Work required
Print the whole listing again exactly as it stands, leaving out any images.
***** Entries provided *****
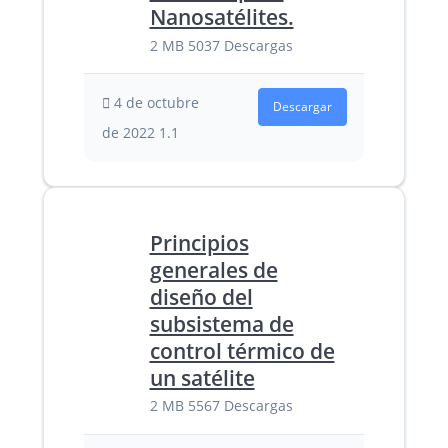
Nanosatélites.
2 MB
5037 Descargas
4 de octubre
Descargar
de 2022
1.1
Principios
generales de
diseño del
subsistema de
control térmico de
un satélite
2 MB
5567 Descargas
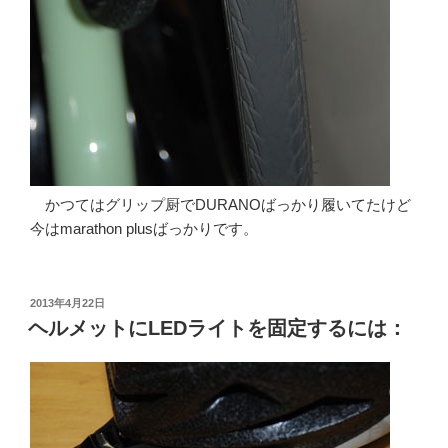
かつてはグリップ厨でDURANOばっかり履いてたけど
今はmarathon plusばっかりです。
投
2013年4月22日
稿
ヘルメットにLEDライトを固定するには：
日:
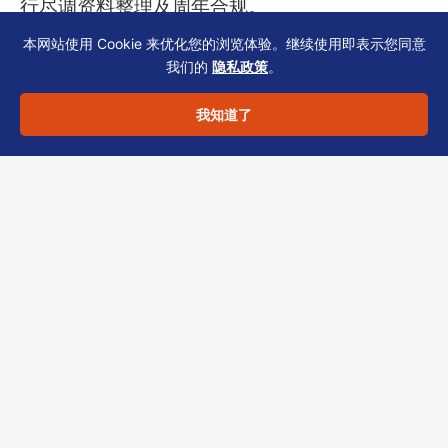
行尽调资料整理及周年合规。
本网站使用 Cookie 来优化您的浏览体验。继续使用即表示您同意
我们的
隐私政策
。
若您正筹备家族办公室架构，或对现有文件的合
规性存疑，欢迎联系恒诚团队获取针对性建议。
我知道了
我们可为您匹配最新表格与材料清单，规避退回
风险。
合规声明：以上内容仅供一般信息参考，不构成
法律、税务或投资建议。具体方案须结合您的行
业、股权结构与时间表评估。
分享此文章：
LinkedIn
Twitter
Facebook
*****
Task response
Nanosatélites.
2 MB
5037 Descargas
4 de octubre
Descargar
de 2022
1.1
Principios
generales de
diseño del
subsistema de
control térmico de
un satélite
2 MB
5567 Descargas
かつてはグリップ厨でDURANOばっかり履いてたけど
今はmarathon plusばっかりです。
投
2013年4月22日
稿
ヘルメットにLEDライトを固定するには：
日:
行尽调资料整理及周年合规。
本网站使用 Cookie 来优化您的浏览体验。继续使用即表示您同意
我们的
隐私政策
。
若您正筹备家族办公室架构，或对现有文件的合
规性存疑，欢迎联系恒诚团队获取针对性建议。
我知道了
我们可为您匹配最新表格与材料清单，规避退回
风险。
合规声明：以上内容仅供一般信息参考，不构成
法律、税务或投资建议。具体方案须结合您的行
业、股权结构与时间表评估。
分享此文章：
LinkedIn
Twitter
Facebook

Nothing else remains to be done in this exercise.